Indian Army test fires yet another short range Ballistic Missile

BHUBANESWAR: Indian army on Wednesday flight tested short-range surface-to-surface ballistic missile Prithvi-II reconfirming its readiness to launch the weapon system in a short notice. Capable of hitting targets 350 km away, the missile has already been inducted in the armed forces.

Defence sources said mounted on a Mobile Tatra transporter-erector Launcher (MTL), the indigenously built sophisticated missile Prithvi-II was fired from the launching complex - III of the Integrated Test Range (ITR) off Odisha coast at about 11.35 am.

The test was conducted as part of user training exercise by the Strategic Forces Command (SFC) of the army with logistic support from Defence Research and Development Organisation (DRDO). The missile used for the test was picked up randomly from the assembly line.

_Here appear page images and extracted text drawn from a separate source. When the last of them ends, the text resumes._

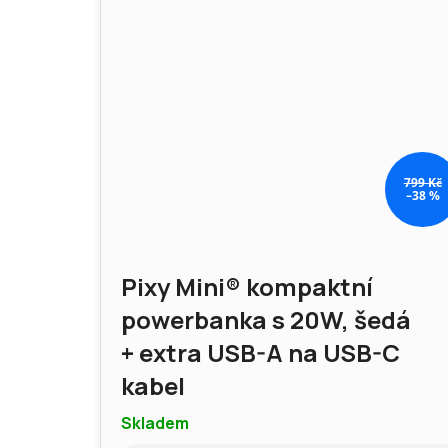
799 Kč
–38 %
Pixy Mini® kompaktní
powerbanka s 20W, šedá
+ extra USB-A na USB-C
kabel
Skladem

"The mission met all mission objectives successfully. Carrying a dummy payload the missile covered the desired striking range before plunging into the sea at a predetermined splash-down point. The entire flight path of the missile was smooth in accordance with pre-decided coordinates. It travelled around 300 km in six minutes," informed the sources.

India has conducted tests of its three different weapon systems in three weeks. The user trial of Prithvi-II came after the successful launch of nuke-capable 700-km range Agni-I missile on Tuesday and first pre-induction trial of inter-continental range ballistic missile Agni-V from Abdul Kalam Island on January 18.

The nine-metre-long and one-meter thick missile, with a launch weight of 4.6 tonnes, is powered by liquid propellant. It can operate with both liquid as well as solid fuel. The missile has the capability to carry a payload of up to one tonne. The strike range of the sleek missile can be enhanced by reducing the weight of warhead.

Designed and developed by DRDO, the missile has been inducted with the 333-missile regiment of Indian Army. It can be taken close to the forward line over any kind of terrain. It dives at the target at an 80-degree angle and stops climbing when it reaches an altitude of 30 km.

A state-of-the-art inertial guidance system fitted with the missile provides reasonably good accuracy while the radar correlation terminal guidance system makes it more lethal. It can target mobile targets including unmanned aerial vehicles.

Prithvi was first tested in 1988 and inducted into the armed forces in 2002. At present, nearly 30 missiles are manufactured every year for all versions of the Prithvi. It was last test fired in June last year.